▶ **Exercise objective**
The entries are to be printed again word for word, but no picture may appear.

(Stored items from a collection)
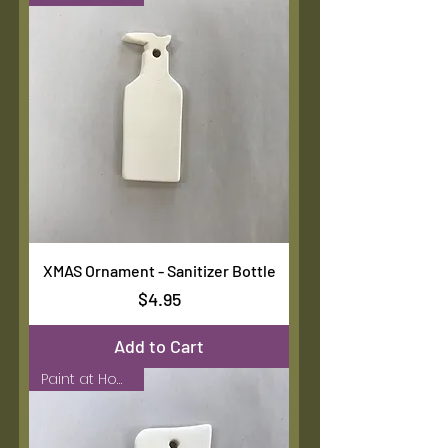
XMAS Ornament - Sanitizer Bottle
Price
$4.95
Add to Cart
Paint at Home Kit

▶ **Your response**
XMAS Ornament - Sanitizer Bottle
Price
$4.95
Add to Cart
Paint at Home Kit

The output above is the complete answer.